Currently, the only approved therapy for Pompe disease is enzyme replacement therapy (ERT). In August 2021, the FDA granted approval for Sanofi's avalglucosidase alfa-ngpt (Nexviazyme) for patients aged 1 year and older with LOPD. In late 2020, the biologics license application for the long-term ERT was originally accepted for review  after receiving breakthrough therapy and fast track designations. This therapy method depends solely on tissue uptake of GAA from plasma and delivered via biweekly with IV infusions, based on the recommended dose according to body weight—20 mg/kg for patients weighing 30 kg or heavier, and 40 mg/kg for those patients under 30 kg—and administered in increments via IV infusion.6,7

1. Diaz-Manera J, Mozaffar T, Longo N, et al. AT845 gene replacement therapy for late onset Pompe disease: An update on safety and preliminary efficacy data from FORTIS, a phase I/II open-label clinical study. Presented at WORLDSymposium 2023, held February 22-26, in Orlando, Florida. Abstract #95
2. Astellas announces update on preliminary safety and efficacy data from FORTIS study of investigational AT845 in adults with late-onset Pompe disease. News release. Astellas Pharma Inc. February 22, 2023. Accessed February 24, 2023.

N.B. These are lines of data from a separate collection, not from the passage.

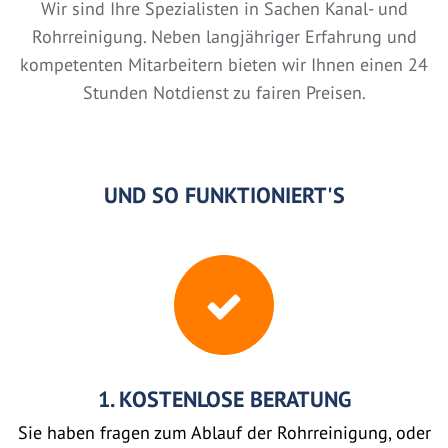
Wir sind Ihre Spezialisten in Sachen Kanal- und
Rohrreinigung. Neben langjähriger Erfahrung und
kompetenten Mitarbeitern bieten wir Ihnen einen 24
Stunden Notdienst zu fairen Preisen.
UND SO FUNKTIONIERT'S
1. KOSTENLOSE BERATUNG
Sie haben fragen zum Ablauf der Rohrreinigung, oder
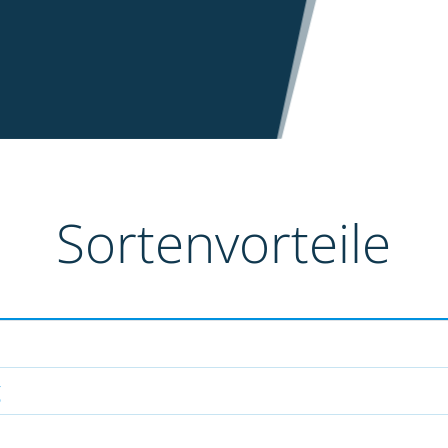
Sortenvorteile
g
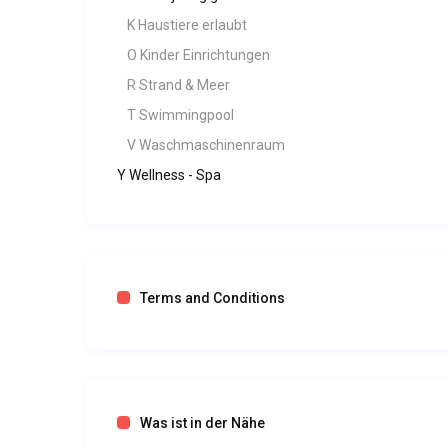
K Haustiere erlaubt
O Kinder Einrichtungen
R Strand & Meer
T Swimmingpool
V Waschmaschinenraum
Y Wellness - Spa
Terms and Conditions
Was ist in der Nähe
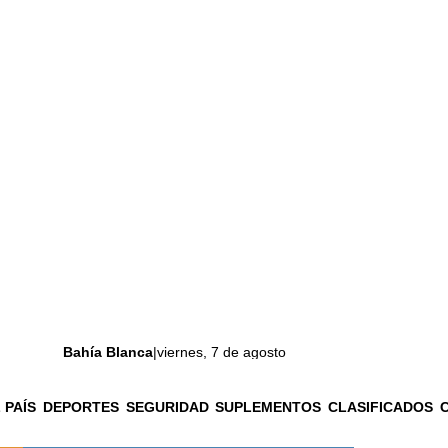
Bahía Blanca
|
viernes, 7 de agosto
 PAÍS
DEPORTES
SEGURIDAD
SUPLEMENTOS
CLASIFICADOS
La ciudad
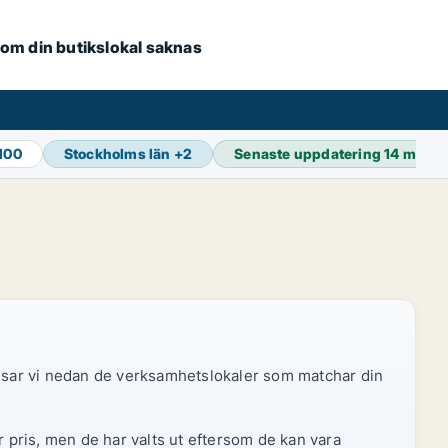
e om din butikslokal saknas
100
Stockholms län
+
2
Senaste uppdatering
14 min s
 visar vi nedan de verksamhetslokaler som matchar din
r pris, men de har valts ut eftersom de kan vara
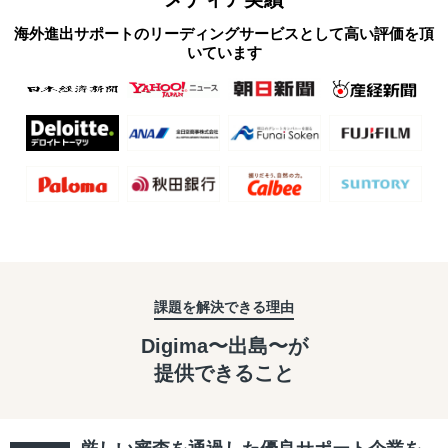
海外進出サポートのリーディングサービスとして高い評価を頂
いています
課題を解決できる理由
Digima〜出島〜が
提供できること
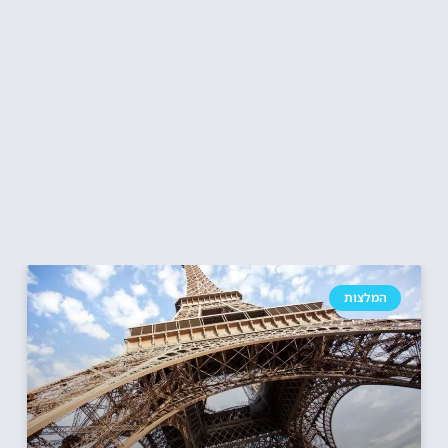
המלצות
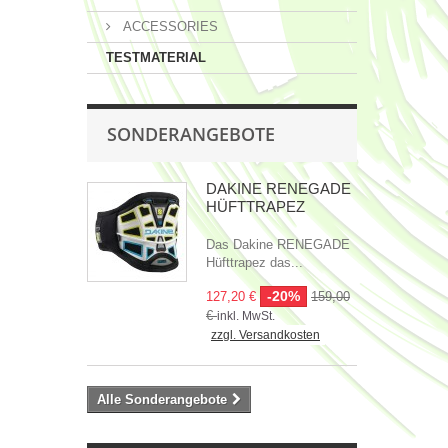
ACCESSORIES
TESTMATERIAL
SONDERANGEBOTE
DAKINE RENEGADE
HÜFTTRAPEZ
Das Dakine RENEGADE
Hüfttrapez das...
-20%
127,20 €
159,00
€
inkl. MwSt.
zzgl. Versandkosten
Alle Sonderangebote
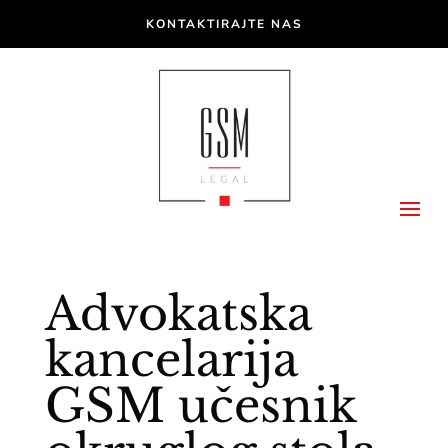
KONTAKTIRAJTE NAS
Advokatska
kancelarija
GSM učesnik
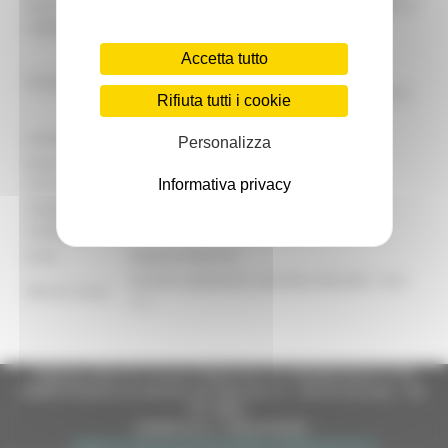
Area
SERVIZIO ATTIVITA' PRODUTTIVE, LAVORO E
organizzativa:
ISTRUZIONE
P.F. PROMOZIONE E SOSTEGNO ALLE
Accetta tutto
POLITICHE ATTIVE PER IL LAVORO E
Struttura:
CORRISPONDENTI SERVIZI TERRITORIALI E
Rifiuta tutti i cookie
AREE DI CRISI
Contatto:
PAOLO CARLONI
Personalizza
Email
paolo.carloni@regione.marche.it -
contatto:
garanziagiovani@regione.marche.it
Informativa privacy
Telefono
0718063426
contatto:
Ente:
Regione Marche
NUOVA GARANZIA GIOVANI MISURA 1-B e
Misure asse:
1-C
Regione Marche Giunta Regionale (CF 80008630420 P.IVA
00481070423) via Gentile da Fabriano, 9 - 60125 Ancona - tel.
071.8061
casella p.e.c. istituzionale :
regione.marche.protocollogiunta@emarche.it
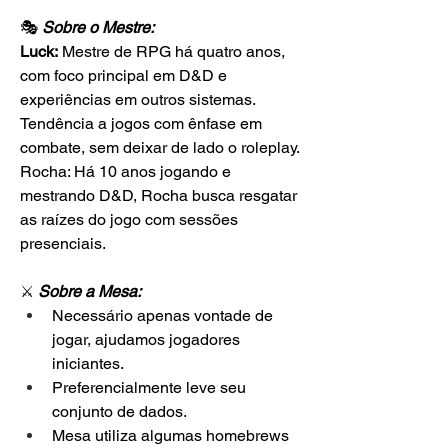
🎭 
Sobre o Mestre:
Luck:
 Mestre de RPG há quatro anos, 
com foco principal em D&D e 
experiências em outros sistemas. 
Tendência a jogos com ênfase em 
combate, sem deixar de lado o roleplay.
Rocha: Há 10 anos jogando e 
mestrando D&D, Rocha busca resgatar 
as raízes do jogo com sessões 
presenciais.
⚔ 
Sobre a Mesa:
Necessário apenas vontade de 
jogar, ajudamos jogadores 
iniciantes.
Preferencialmente leve seu 
conjunto de dados.
Mesa utiliza algumas homebrews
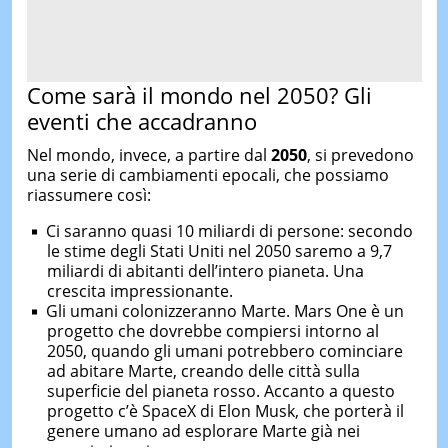
Come sarà il mondo nel 2050? Gli
eventi che accadranno
Nel mondo, invece, a partire dal
2050
, si prevedono
una serie di cambiamenti epocali, che possiamo
riassumere così:
Ci saranno quasi 10 miliardi di persone: secondo
le stime degli Stati Uniti nel 2050 saremo a 9,7
miliardi di abitanti dell’intero pianeta. Una
crescita impressionante.
Gli umani colonizzeranno Marte. Mars One è un
progetto che dovrebbe compiersi intorno al
2050, quando gli umani potrebbero cominciare
ad abitare Marte, creando delle città sulla
superficie del pianeta rosso. Accanto a questo
progetto c’è SpaceX di Elon Musk, che porterà il
genere umano ad esplorare Marte già nei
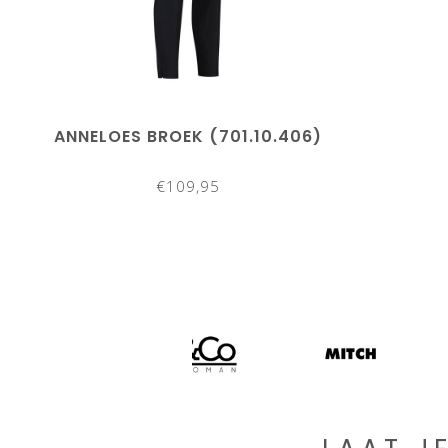
ANNELOES BROEK (701.10.406)
€109,95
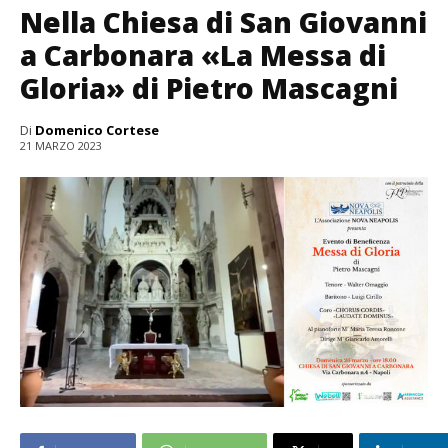
Nella Chiesa di San Giovanni
a Carbonara «La Messa di
Gloria» di Pietro Mascagni
Di
Domenico Cortese
21 MARZO 2023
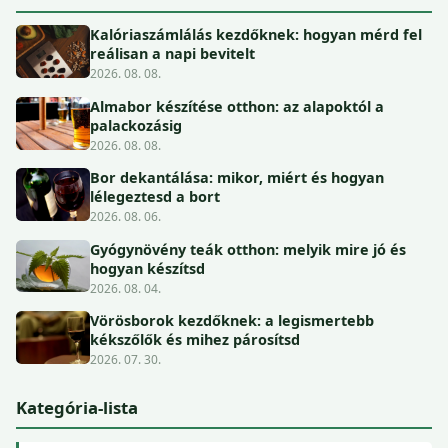
Kalóriaszámlálás kezdőknek: hogyan mérd fel
reálisan a napi bevitelt
2026. 08. 08.
Almabor készítése otthon: az alapoktól a
palackozásig
2026. 08. 08.
Bor dekantálása: mikor, miért és hogyan
lélegeztesd a bort
2026. 08. 06.
Gyógynövény teák otthon: melyik mire jó és
hogyan készítsd
2026. 08. 04.
Vörösborok kezdőknek: a legismertebb
kékszőlők és mihez párosítsd
2026. 07. 30.
Kategória-lista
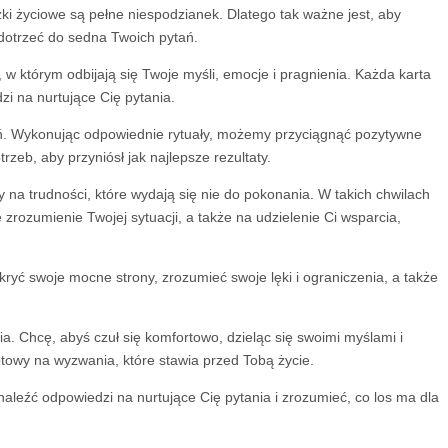
żki życiowe są pełne niespodzianek. Dlatego tak ważne jest, aby
 dotrzeć do sedna Twoich pytań.
o, w którym odbijają się Twoje myśli, emocje i pragnienia. Każda karta
i na nurtujące Cię pytania.
eń. Wykonując odpowiednie rytuały, możemy przyciągnąć pozytywne
zeb, aby przyniósł jak najlepsze rezultaty.
 na trudności, które wydają się nie do pokonania. W takich chwilach
zrozumienie Twojej sytuacji, a także na udzielenie Ci wsparcia,
yć swoje mocne strony, zrozumieć swoje lęki i ograniczenia, a także
. Chcę, abyś czuł się komfortowo, dzieląc się swoimi myślami i
gotowy na wyzwania, które stawia przed Tobą życie.
aleźć odpowiedzi na nurtujące Cię pytania i zrozumieć, co los ma dla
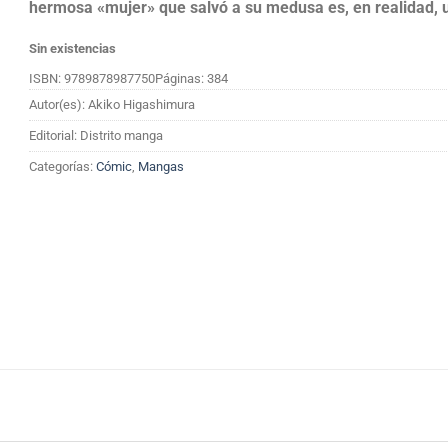
hermosa «mujer» que salvó a su medusa es, en realidad,
Sin existencias
ISBN: 9789878987750
Páginas: 384
Autor(es): Akiko Higashimura
Editorial: Distrito manga
Categorías:
Cómic
,
Mangas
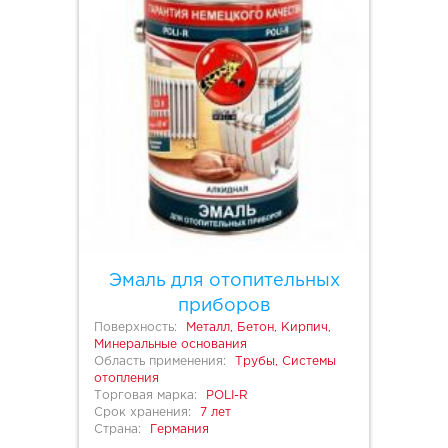
Эмаль для отопительных
приборов
Поверхность:
Металл, Бетон, Кирпич,
Минеральные основания
Область применения:
Трубы, Системы
отопления
Торговая марка:
POLI-R
Срок хранения:
7 лет
Страна:
Германия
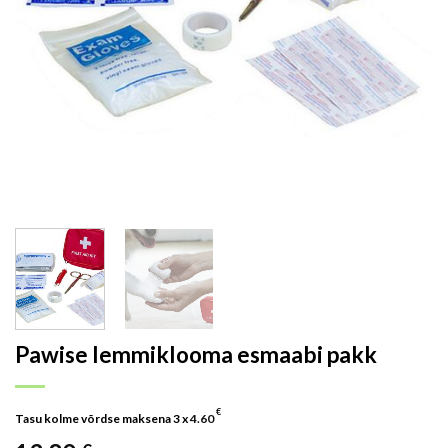
Pawise lemmiklooma esmaabi pakk
€
Tasu kolme võrdse maksena 3 x
4.60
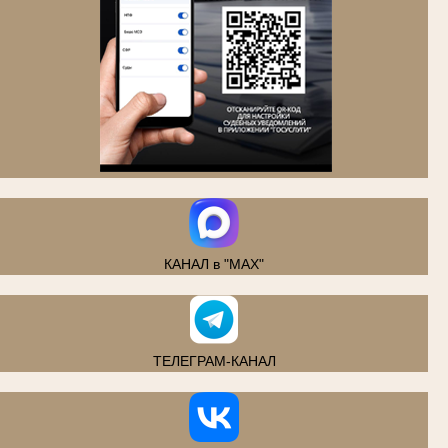
.
КАНАЛ в "MAX"
ТЕЛЕГРАМ-КАНАЛ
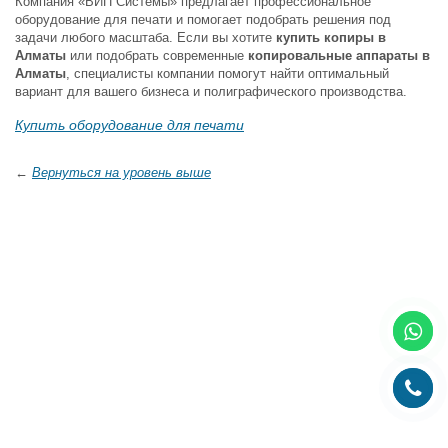
Компания «ВИП Системы» предлагает профессиональное
оборудование для печати и помогает подобрать решения под
задачи любого масштаба. Если вы хотите
купить копиры в
Алматы
или подобрать современные
копировальные аппараты в
Алматы
, специалисты компании помогут найти оптимальный
вариант для вашего бизнеса и полиграфического производства.
Купить оборудование для печати
←
Вернуться на уровень выше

3. Astellas Announces Hold Lifted by FDA on FORTIS Clinical Trial of AT845 Investigational Treatment for Adult Patients with Late-Onset Pompe Disease. News release. Astellas Pharma. January 20, 2023.
4. Astellas announces positive safety data from the FORTIS study of AT845 in adults with late-onset Pompe disease. News release. February 7, 2022. Accessed February 8, 2022.
5. Astellas announces positive safety data from the FORTIS study of AT845 in adults with late-onset Pompe disease. News release. February 7, 2022. Accessed February 8, 2022.
6. FDA approves Nexviazyme® (avalglucosidase alfa-ngpt), an important new treatment option for late-onset Pompe disease. News release. Sanofi Genzyme. August 6, 2021. Accessed February 8, 2022.
7. FDA grants priority review for avalglucosidase alfa, a potential new therapy for Pompe disease. News release. Sanofi. November 18, 2020. Accessed February 8, 2022.